Prima di tutto dalla comunità musulmana mondiale, se mai ne esista una. Settimane fa, nel corso del Forum islamo-cristiano di Roma, un illuminato e moderatissimo studioso sciita iraniano, profugo dal suo Paese e stimato docente in una università (cattolica) di Washington, a una domanda sul tema ha saputo rispondere: «Sono stati molti di più i morti musulmani in Bosnia a opera dei serbi». Diciamo che fino a che i “leader” islamici risponderanno così, resteranno sempre poco credibili.
I cristiani iracheni sono martirizzati dai musulmani, spesso per ragioni unicamente religiose: questa è la verità nuda e cruda e le grandi moschee d’occidente così come i capi islamici, a cominciare dal re dell’Arabia, dovrebbero prendere atto, condannare, agire di conseguenza. Ma poi il tema è bellamente ignorato dalle diplomazie occidentali, eccetto il nostro ministro Frattini che la settimana scorsa ha parlato chiaro ai governanti iracheni, e clamorosamente dai media e dunque dall’opinione pubblica.

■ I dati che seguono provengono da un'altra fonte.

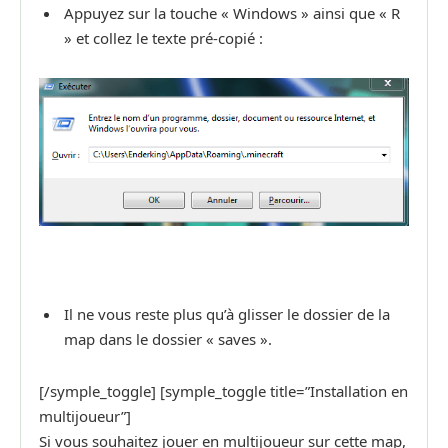
Appuyez sur la touche « Windows » ainsi que « R
» et collez le texte pré-copié :
Il ne vous reste plus qu’à glisser le dossier de la
map dans le dossier « saves ».
[/symple_toggle] [symple_toggle title=”Installation en
multijoueur”]
Si vous souhaitez jouer en multijoueur sur cette map,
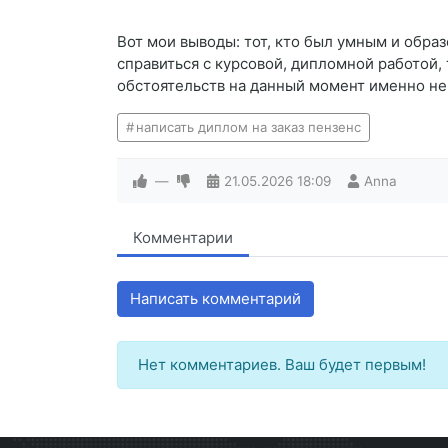
Вот мои выводы: тот, кто был умным и образ
справиться с курсовой, дипломной работой, 
обстоятельств на данный момент именно не 
написать диплом на заказ пензенс
—
21.05.2026
18:09
Anna
Комментарии
Написать комментарий
Нет комментариев. Ваш будет первым!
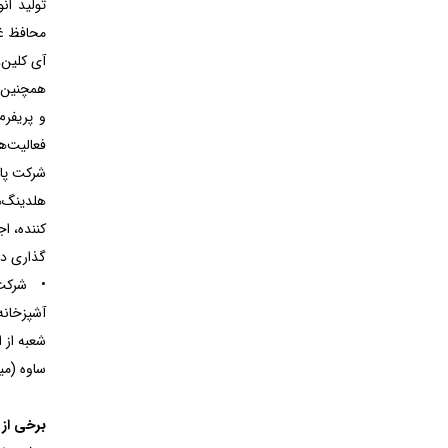
تولید ان
آی کلین،
همچنین ط
و پریفر
فعالیت‌ه
شرکت پاک
هلدینگ‌
کننده، ا
گذاری در
آشپزخانه
ساوه (می
برخی از 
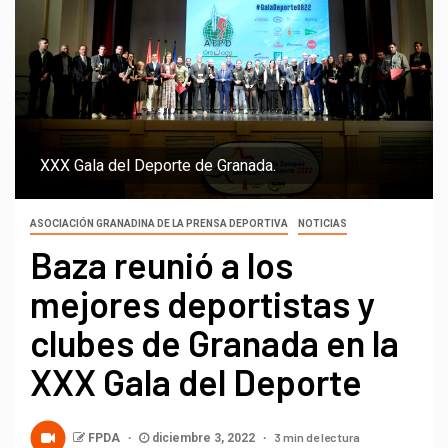
XXX Gala del Deporte de Granada.
ASOCIACIÓN GRANADINA DE LA PRENSA DEPORTIVA
NOTICIAS
Baza reunió a los
mejores deportistas y
clubes de Granada en la
XXX Gala del Deporte
3 min de lectura
FPDA
diciembre 3, 2022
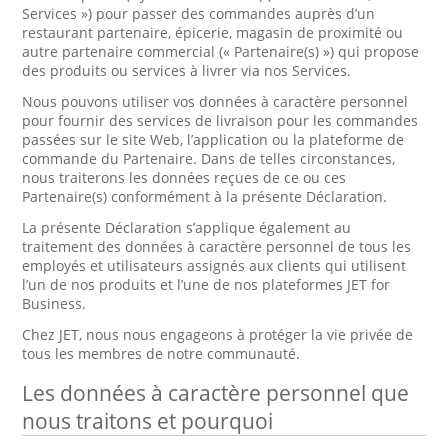
Services ») pour passer des commandes auprès d’un
restaurant partenaire, épicerie, magasin de proximité ou
autre partenaire commercial (« Partenaire(s) ») qui propose
des produits ou services à livrer via nos Services.
Nous pouvons utiliser vos données à caractère personnel
pour fournir des services de livraison pour les commandes
passées sur le site Web, l’application ou la plateforme de
commande du Partenaire. Dans de telles circonstances,
nous traiterons les données reçues de ce ou ces
Partenaire(s) conformément à la présente Déclaration.
La présente Déclaration s’applique également au
traitement des données à caractère personnel de tous les
employés et utilisateurs assignés aux clients qui utilisent
l’un de nos produits et l’une de nos plateformes JET for
Business.
Chez JET, nous nous engageons à protéger la vie privée de
tous les membres de notre communauté.
Les données à caractère personnel que
nous traitons et pourquoi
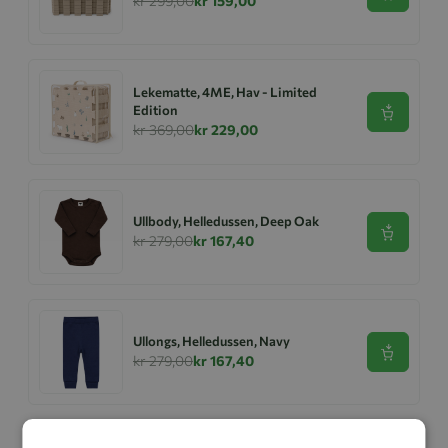
kr 299,00
kr 159,00
Lekematte, 4ME, Hav - Limited
Edition
Se produk
kr 369,00
kr 229,00
Ullbody, Helledussen, Deep Oak
Se produk
kr 279,00
kr 167,40
Ullongs, Helledussen, Navy
Se produk
kr 279,00
kr 167,40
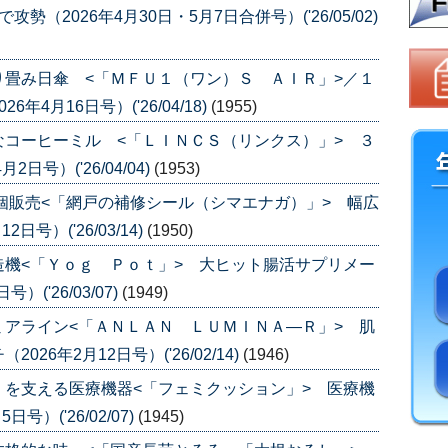
（2026年4月30日・5月7日合併号）('26/05/02)
畳み日傘 <「ＭＦＵ１（ワン）Ｓ ＡＩＲ」>／１
4月16日号）('26/04/18)
(1955)
コーヒーミル <「ＬＩＮＣＳ（リンクス）」> ３
号）('26/04/04)
(1953)
個販売<「網戸の補修シール（シマエナガ）」> 幅広
号）('26/03/14)
(1950)
機<「Ｙｏｇ Ｐｏｔ」> 大ヒット腸活サプリメー
('26/03/07)
(1949)
アライン<「ＡＮＬＡＮ ＬＵＭＩＮＡ―Ｒ」> 肌
6年2月12日号）('26/02/14)
(1946)
を支える医療機器<「フェミクッション」> 医療機
）('26/02/07)
(1945)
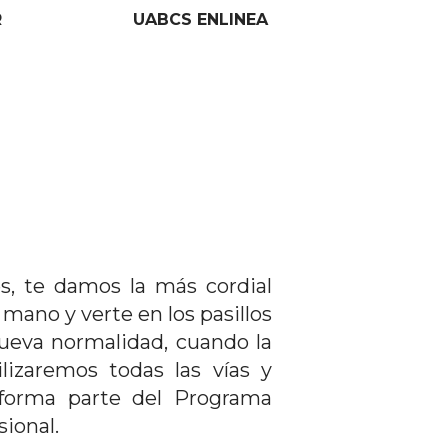
R
UABCS ENLINEA
s, te damos la más cordial
ano y verte en los pasillos
ueva normalidad, cuando la
lizaremos todas las vías y
 forma parte del Programa
sional.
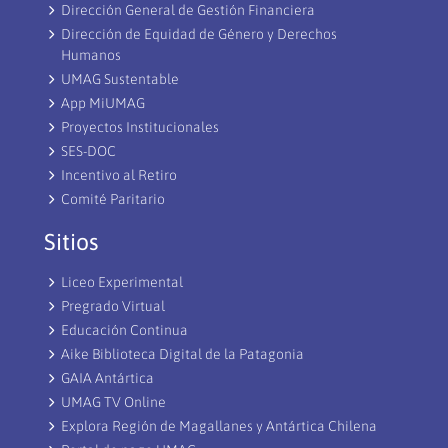
Dirección General de Gestión Financiera
Dirección de Equidad de Género y Derechos
Humanos
UMAG Sustentable
App MiUMAG
Proyectos Institucionales
SES-DOC
Incentivo al Retiro
Comité Paritario
Sitios
Liceo Experimental
Pregrado Virtual
Educación Continua
Aike Biblioteca Digital de la Patagonia
GAIA Antártica
UMAG TV Online
Explora Región de Magallanes y Antártica Chilena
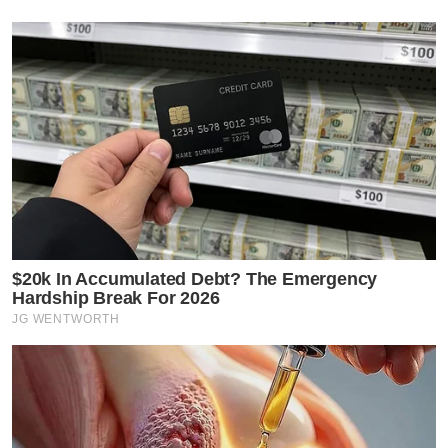
$20k In Accumulated Debt? The Emergency
Hardship Break For 2026
JG WENTWORTH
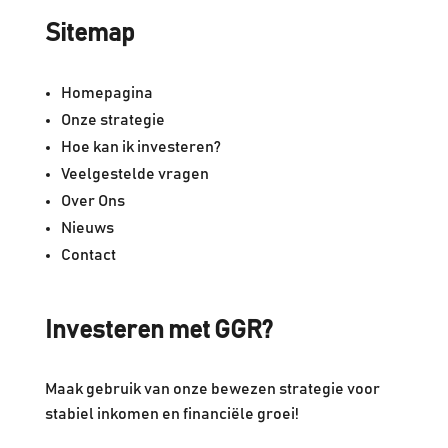
Sitemap
Homepagina
Onze strategie
Hoe kan ik investeren?
Veelgestelde vragen
Over Ons
Nieuws
Contact
Investeren met GGR?
Maak gebruik van onze bewezen strategie voor
stabiel inkomen en financiële groei!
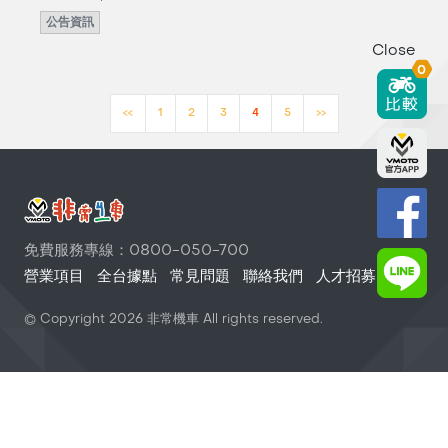
公告資訊
Close
0
<<
1
2
3
4
5
>>
免費服務專線：0800-050-700
營業項目
全台據點
常見問題
聯絡我們
人才招募
© Copyright
2026
非常機車 All rights reserved.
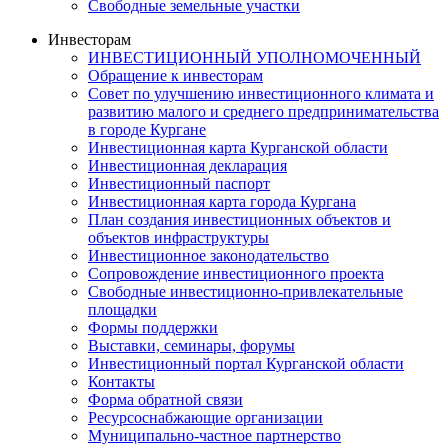
Свободные земельные участки
Инвесторам
ИНВЕСТИЦИОННЫЙ УПОЛНОМОЧЕННЫЙ
Обращение к инвесторам
Совет по улучшению инвестиционного климата и
развитию малого и среднего предпринимательства
в городе Кургане
Инвестиционная карта Курганской области
Инвестиционная декларация
Инвестиционный паспорт
Инвестиционная карта города Кургана
План создания инвестиционных объектов и
объектов инфраструктуры
Инвестиционное законодательство
Сопровождение инвестиционного проекта
Свободные инвестиционно-привлекательные
площадки
Формы поддержки
Выставки, семинары, форумы
Инвестиционный портал Курганской области
Контакты
Форма обратной связи
Ресурсоснабжающие организации
Муниципально-частное партнерство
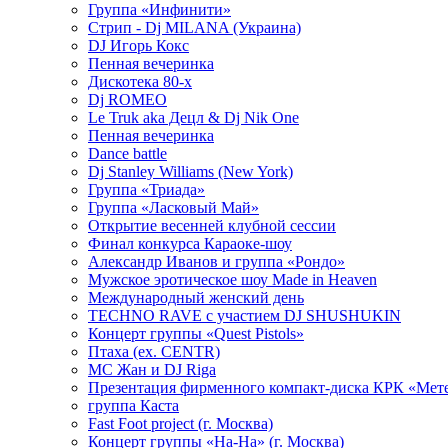
Группа «Инфинити»
Стрип - Dj MILANA (Украина)
DJ Игорь Кокс
Пенная вечеринка
Дискотека 80-х
Dj ROMEO
Le Truk aka Децл & Dj Nik One
Пенная вечеринка
Dance battle
Dj Stanley Williams (New York)
Группа «Триада»
Группа «Ласковый Май»
Открытие весенней клубной сессии
Финал конкурса Караоке-шоу
Александр Иванов и группа «Рондо»
Мужское эротическое шоу Made in Heaven
Международный женский день
TECHNO RAVE с участием DJ SHUSHUKIN
Концерт группы «Quest Pistols»
Птаха (ex. CENTR)
МС Жан и DJ Riga
Презентация фирменного компакт-диска КРК «Мет
группа Каста
Fast Foot project (г. Москва)
Концерт группы «На-На» (г. Москва)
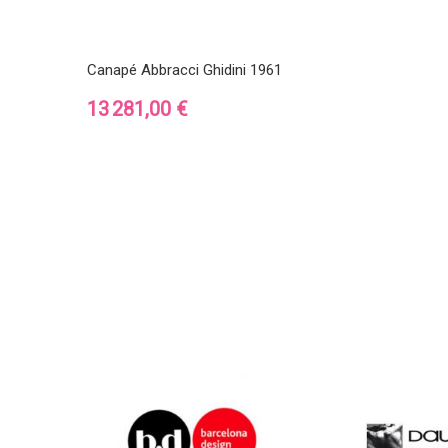
Canapé Abbracci Ghidini 1961
Prix
13 281,00 €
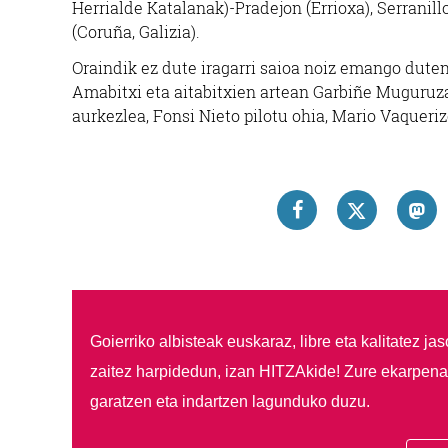
Herrialde Katalanak)-Pradejon (Errioxa), Serranill
(Coruña, Galizia).
Oraindik ez dute iragarri saioa noiz emango duten
Amabitxi eta aitabitxien artean Garbiñe Muguruza t
aurkezlea, Fonsi Nieto pilotu ohia, Mario Vaqueri
Goierriko albisteak euskaraz, libre eta kalitatez ja
zaitez harpidedun, izan HITZAkide!
Zure ekarpenar
garatzen eta indartzen lagunduko duzu.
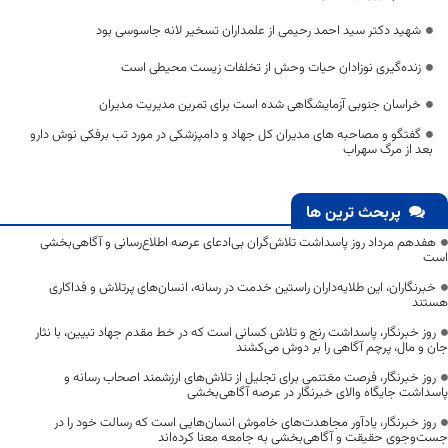
شهید دکتر سید احمد رحیمی از علمداران تسخیر لانه جاسوسی بود
زنده‌گیری نوزادان حیات وحش از تخلفات زیست محیطی است
خراسان جنوبی آزمایشگاهی شده است برای تمرین مدیریت مدیران
گفتگو و مصاحبه های مدیران کل جهاد و دامپزشکی در مورد تب برفکی نوش دارو
بعد از مرگ سهراب
پربحث ترین ها
هفدهم مرداد روز پاسداشت تلاش‌گران بی‌ادعای عرصه اطلاع‌رسانی و آگاهی‌بخشی
است
خبرنگاران، این طلایه‌داران راستین خدمت در رسانه، انسان‌های پرتلاش و فداکاری
هستند
روز خبرنگار، پاسداشت رنج و تلاش کسانی است که در خط مقدم جهاد تبیین، با نثار
جان و مال، پرچم آگاهی را بر دوش می‌کشند
روز خبرنگار، فرصت مغتنمی برای تجلیل از تلاش‌های ارزشمند اصحاب رسانه و
پاسداشت جایگاه والای خبرنگار در عرصه آگاهی‌بخشی
روز خبرنگار، یادآور مجاهدت‌های خاموش انسان‌هایی است که رسالت خود را در
جست‌وجوی حقیقت و آگاهی‌بخشی به جامعه معنا کرده‌اند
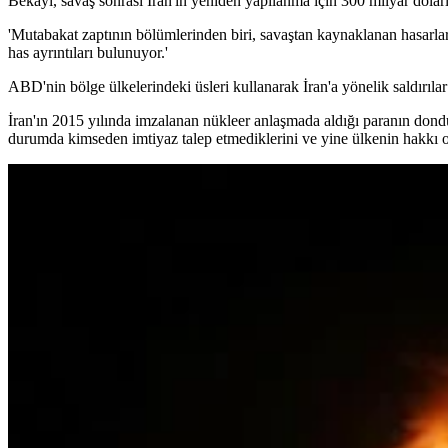
Bekayi, savaş sonrası İran'ın yeniden yapılanma için 300 milyar dolarlı
'Mutabakat zaptının bölümlerinden biri, savaştan kaynaklanan hasarla
has ayrıntıları bulunuyor.'
ABD'nin bölge ülkelerindeki üsleri kullanarak İran'a yönelik saldırılar 
İran'ın 2015 yılında imzalanan nükleer anlaşmada aldığı paranın don
durumda kimseden imtiyaz talep etmediklerini ve yine ülkenin hakkı olan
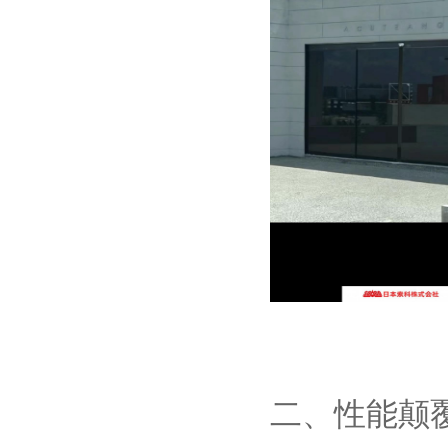
二、性能颠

Non è una faccenda risolvibile con la pur doverosa accoglienza (l’Unione europea lo farà con diecimila profughi), ma solo con il riconoscimento concreto del diritto alla libertà religiosa in un Paese verso il quale erano state assunte parecchie responsabilità tra cui quella di “esportare la democrazia”.
Un diritto che va difeso, persino con le armi, e che dovrebbe dare il titolo centrale alle celebrazioni per i 60 anni della Dichiarazione universale dei Diritti dell’uomo, in programma la settimana prossima.
Dedichiamola ai cristiani iracheni, facciamo pensare il mondo al valore della libertà religiosa. Se si riuscirà a fare un passo avanti in questo cammino anche quelle vecchie false notizie potranno essere servite a qualcosa.